● **Problem description**
Skip pictures in the listing below; copy exactly the lines from the one with "(JVIS)前】目の前、【薬師前・ジェイビス(JVIS)入口】より徒歩5分" through the one with "LV40103279562", inclusive.

● **Source material**
************

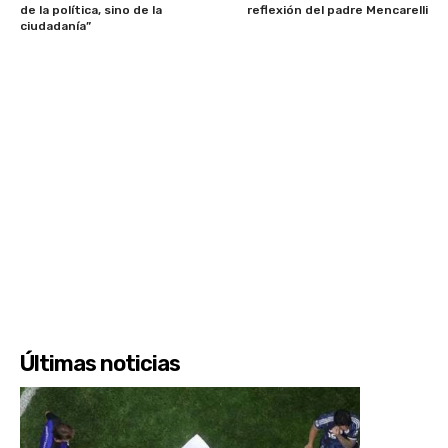
de la política, sino de la
reflexión del padre Mencarelli
ciudadanía”
Últimas noticias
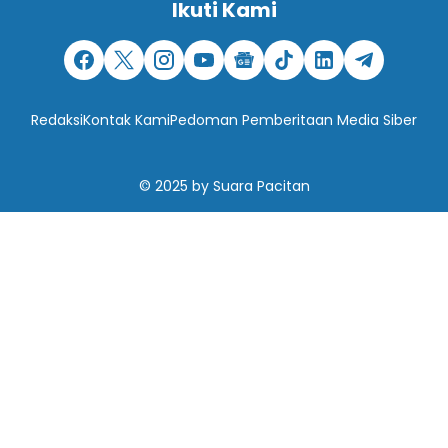
Ikuti Kami
Redaksi
Kontak Kami
Pedoman Pemberitaan Media Siber
© 2025
by
Suara Pacitan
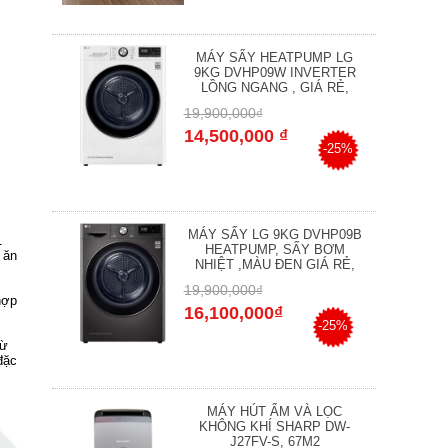
MÁY SẤY HEATPUMP LG
9KG DVHP09W INVERTER
LỒNG NGANG , GIÁ RẺ,
19,900,000₫
14,500,000 ₫
-25%
MÁY SẤY LG 9KG DVHP09B
1
HEATPUMP, SẤY BƠM
 ăn
NHIỆT ,MÀU ĐEN GIÁ RẺ,
19,900,000₫
hợp
16,100,000₫
-25%
từ
đặc
MÁY HÚT ẨM VÀ LỌC
KHÔNG KHÍ SHARP DW-
J27FV-S, 67M2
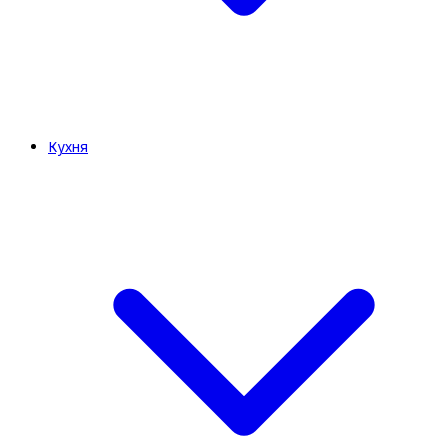
Кухня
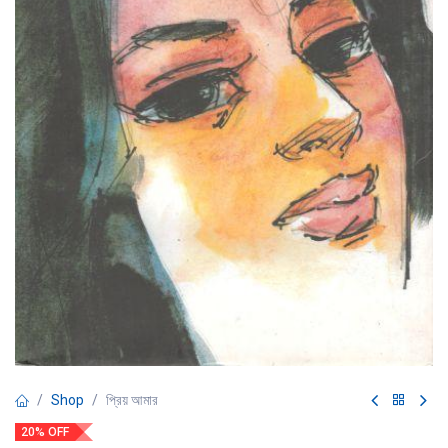
Shop
প্রিয় আমার
20% OFF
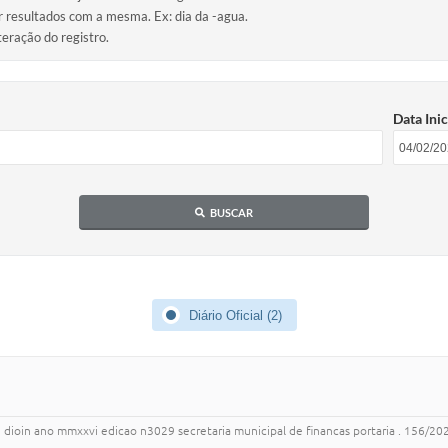
ir resultados com a mesma. Ex: dia da -agua.
teração do registro.
Data Inic
BUSCAR
Diário Oficial (2)
13 dioin ano mmxxvi edicao n3029 secretaria municipal de financas portaria . 156/2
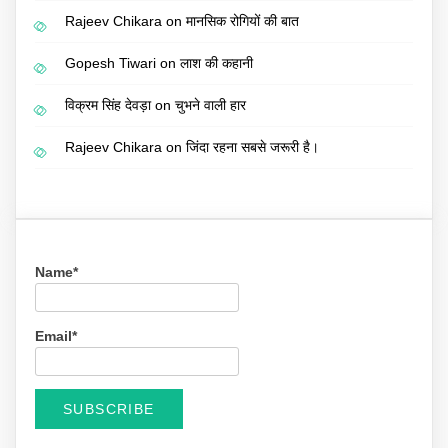
Rajeev Chikara
on
मानसिक रोगियों की बात
Gopesh Tiwari
on
लाश की कहानी
विक्रम सिंह देवड़ा
on
चुभने वाली हार
Rajeev Chikara
on
जिंदा रहना सबसे जरूरी है।
Name*
Email*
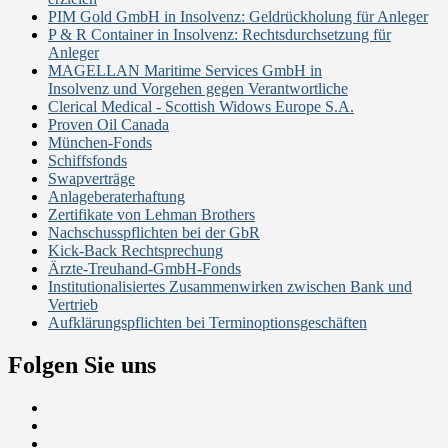
PIM Gold GmbH in Insolvenz: Geldrückholung für Anleger
P & R Container in Insolvenz: Rechtsdurchsetzung für
Anleger
MAGELLAN Maritime Services GmbH in
Insolvenz und Vorgehen gegen Verantwortliche
Clerical Medical - Scottish Widows Europe S.A.
Proven Oil Canada
München-Fonds
Schiffsfonds
Swapverträge
Anlageberaterhaftung
Zertifikate von Lehman Brothers
Nachschusspflichten bei der GbR
Kick-Back Rechtsprechung
Ärzte-Treuhand-GmbH-Fonds
Institutionalisiertes Zusammenwirken zwischen Bank und
Vertrieb
Aufklärungspflichten bei Terminoptionsgeschäften
Folgen Sie uns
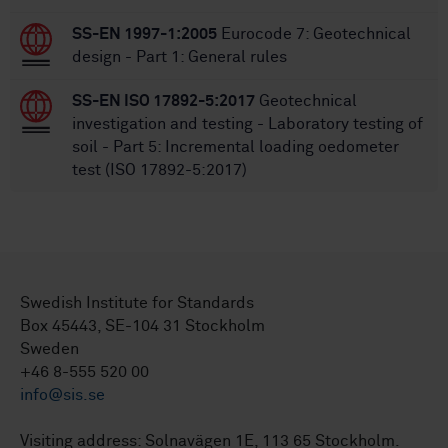
SS-EN 1997-1:2005
Eurocode 7: Geotechnical
design - Part 1: General rules
SS-EN ISO 17892-5:2017
Geotechnical
investigation and testing - Laboratory testing of
soil - Part 5: Incremental loading oedometer
test (ISO 17892-5:2017)
Swedish Institute for Standards
Box 45443, SE-104 31 Stockholm
Sweden
+46 8-555 520 00
info@sis.se
Visiting address: Solnavägen 1E, 113 65 Stockholm.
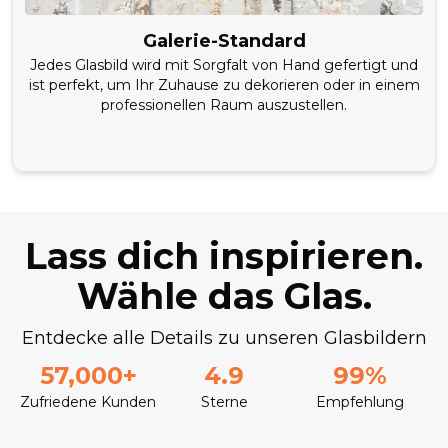
Galerie-Standard
Jedes Glasbild wird mit Sorgfalt von Hand gefertigt und
ist perfekt, um Ihr Zuhause zu dekorieren oder in einem
professionellen Raum auszustellen.
Lass dich inspirieren.
Wähle das Glas.
Entdecke alle Details zu unseren Glasbildern
57,000+
4.9
99%
Zufriedene Kunden
Sterne
Empfehlung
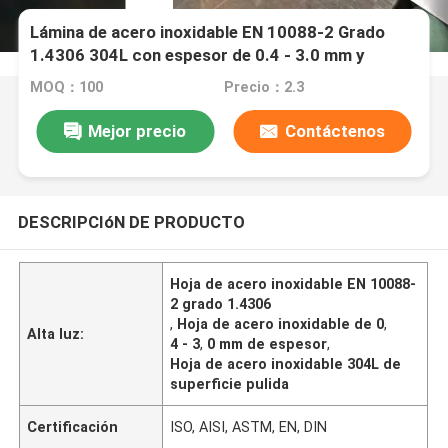
Lámina de acero inoxidable EN 10088-2 Grado
1.4306 304L con espesor de 0.4 - 3.0 mm y
superficie pulida
MOQ：100
Precio：2.3
Mejor precio
Contáctenos
DESCRIPCIóN DE PRODUCTO
Hoja de acero inoxidable EN 10088-
2 grado 1.4306
,
Hoja de acero inoxidable de 0
,
Alta luz:
4 - 3
,
0 mm de espesor
,
Hoja de acero inoxidable 304L de
superficie pulida
Certificación
ISO, AISI, ASTM, EN, DIN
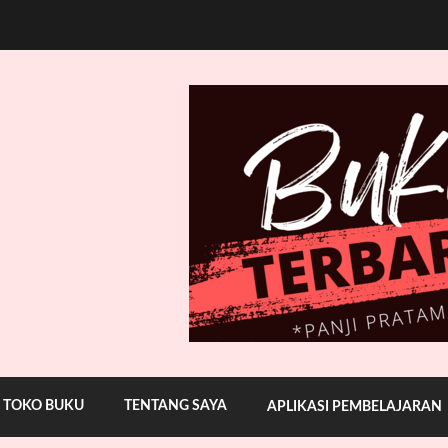
TOKO BUKU
TENTANG SAYA
APLIKASI PEMBELAJARAN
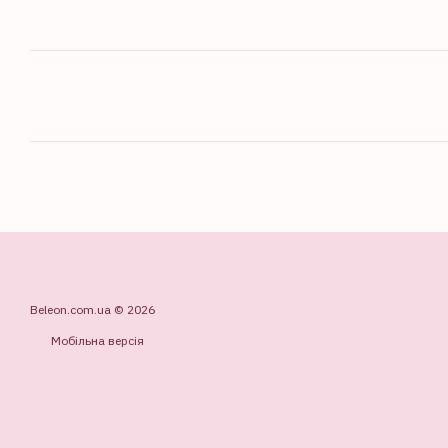
Beleon.com.ua © 2026
Мобільна версія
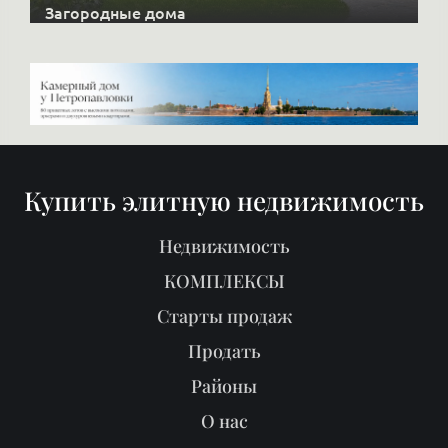
Загородные дома
Купить элитную недвижимость
Недвижимость
КОМПЛЕКСЫ
Старты продаж
Продать
Районы
О нас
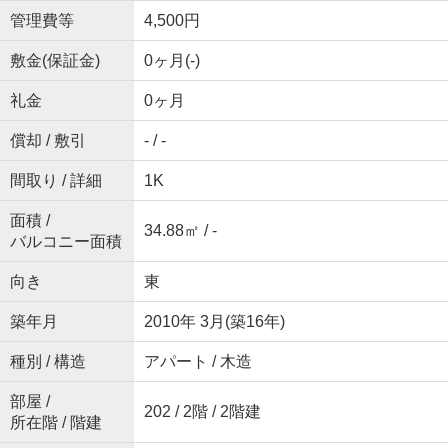
管理費等
4,500円
敷金(保証金)
0ヶ月(-)
礼金
0ヶ月
償却 / 敷引
- / -
間取り / 詳細
1K
面積 /
34.88㎡ / -
バルコニー面積
向き
東
築年月
2010年 3月(築16年)
種別 / 構造
アパート / 木造
部屋 /
202 / 2階 / 2階建
所在階 / 階建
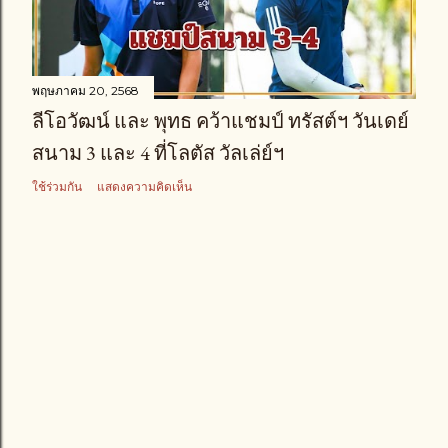
า
ม
พฤษภาคม 20, 2568
ลีโอวัฒน์ และ พุทธ คว้าแชมป์ ทรัสต์ฯ วันเดย์
สนาม 3 และ 4 ที่โลตัส วัลเล่ย์ฯ
ใช้ร่วมกัน
แสดงความคิดเห็น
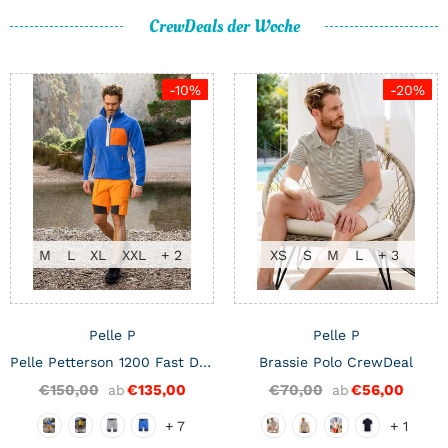
CrewDeals der Woche
-10%
-20%
M
L
XL
XXL
+ 2
XS
S
M
L
+ 3
Pelle P
Pelle P
Pelle Petterson 1200 Fast Dry Herren Segelshorts
Brassie Polo CrewDeal
€150,00
€135,00
€70,00
€56,00
ab
ab
+ 7
+ 1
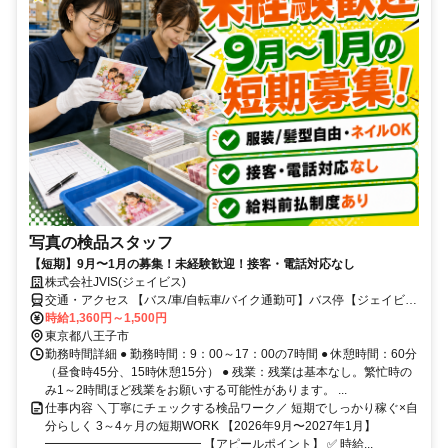
写真の検品スタッフ
【短期】9月〜1月の募集！未経験歓迎！接客・電話対応なし
株式会社JVIS(ジェイビス)
交通・アクセス 【バス/車/自転車/バイク通勤可】バス停【ジェイビス
(JVIS)前】目の前、【薬師前・ジェイビス(JVIS)入口】より徒歩5分
時給1,360円～1,500円
東京都八王子市
勤務時間詳細 ● 勤務時間：9：00～17：00の7時間 ● 休憩時間：60分
（昼食時45分、15時休憩15分） ● 残業：残業は基本なし。繁忙時の
み1～2時間ほど残業をお願いする可能性があります。 ...
仕事内容 ＼丁寧にチェックする検品ワーク／ 短期でしっかり稼ぐ×自
分らしく 3～4ヶ月の短期WORK 【2026年9月〜2027年1月】
━━━━━━━━━━━━━ 【アピールポイント】 ✅ 時給...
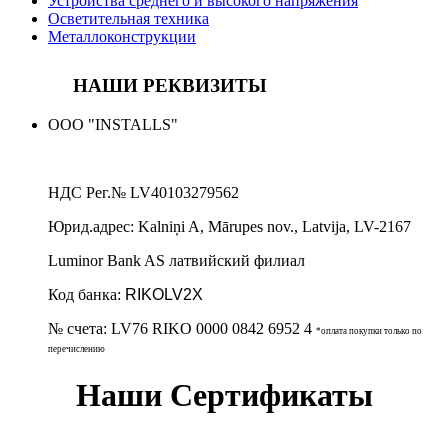
Устройства среднего и высокого напряжения
Осветительная техника
Металлоконструкции
НАШИ РЕКВИЗИТЫ
ООО "INSTALLS"
НДС Рег.№
LV40103279562
Юрид.адрес:
Kalniņi A, Mārupes nov., Latvija, LV-2167
Luminor Bank AS латвийский филиал
Код банка:
RIKOLV2X
№ счета:
LV76 RIKO 0000 0842 6952 4
*оплата покупки только по
перечислению
Наши Сертификаты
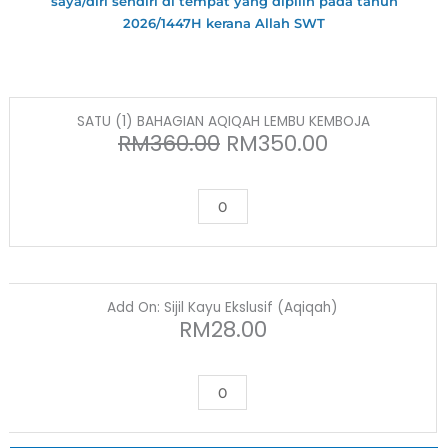
saya/diri sendiri di tempat yang dipilih pada tahun
2026/1447H kerana Allah SWT
Original
Current
SATU
SATU (1) BAHAGIAN AQIQAH LEMBU KEMBOJA
price
price
(1)
RM
360.00
RM
350.00
was:
is:
BAHAGIAN
RM360.00.
RM350.00.
AQIQAH
LEMBU
KEMBOJA
quantity
Add
Add On: Sijil Kayu Ekslusif (Aqiqah)
On:
RM
28.00
Sijil
Kayu
Ekslusif
(Aqiqah)
quantity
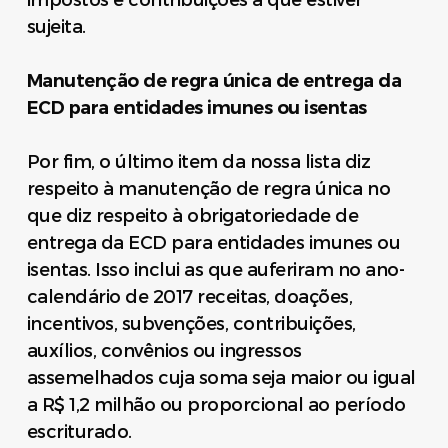
sujeita.
Manutenção de regra única de entrega da
ECD para entidades imunes ou isentas
Por fim, o último item da nossa lista diz
respeito à manutenção de regra única no
que diz respeito à obrigatoriedade de
entrega da ECD para entidades imunes ou
isentas. Isso inclui as que auferiram no ano-
calendário de 2017 receitas, doações,
incentivos, subvenções, contribuições,
auxílios, convênios ou ingressos
assemelhados cuja soma seja maior ou igual
a R$ 1,2 milhão ou proporcional ao período
escriturado.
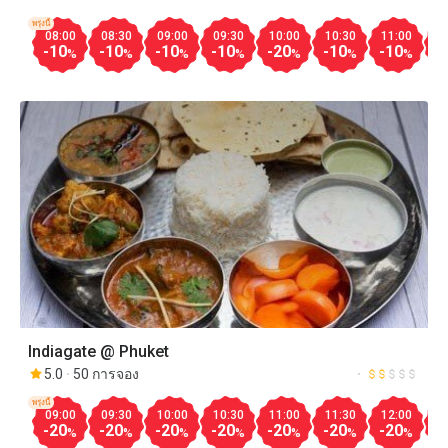
พรุ่งนี้
08:00
08:30
09:00
09:30
10:00
10:30
11:00
1
-10
-10
-10
-10
-20
-10
-10
-
%
%
%
%
%
%
%
Indiagate @ Phuket
5.0
50 การจอง
พรุ่งนี้
09:00
09:30
10:00
10:30
11:00
11:30
12:00
1
-20
-20
-20
-20
-20
-20
-20
-
%
%
%
%
%
%
%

************

● **Result of the exercise**
(JVIS)前】目の前、【薬師前・ジェイビス(JVIS)入口】より徒歩5分
時給1,360円～1,500円
東京都八王子市
勤務時間詳細 ● 勤務時間：9：00～17：00の7時間 ● 休憩時間：60分
（昼食時45分、15時休憩15分） ● 残業：残業は基本なし。繁忙時の
み1～2時間ほど残業をお願いする可能性があります。 ...
仕事内容 ＼丁寧にチェックする検品ワーク／ 短期でしっかり稼ぐ×自
分らしく 3～4ヶ月の短期WORK 【2026年9月〜2027年1月】
━━━━━━━━━━━━━ 【アピールポイント】 ✅ 時給...
Устройства среднего и высокого напряжения
Осветительная техника
Металлоконструкции
НАШИ РЕКВИЗИТЫ
ООО "INSTALLS"
НДС Рег.№
LV40103279562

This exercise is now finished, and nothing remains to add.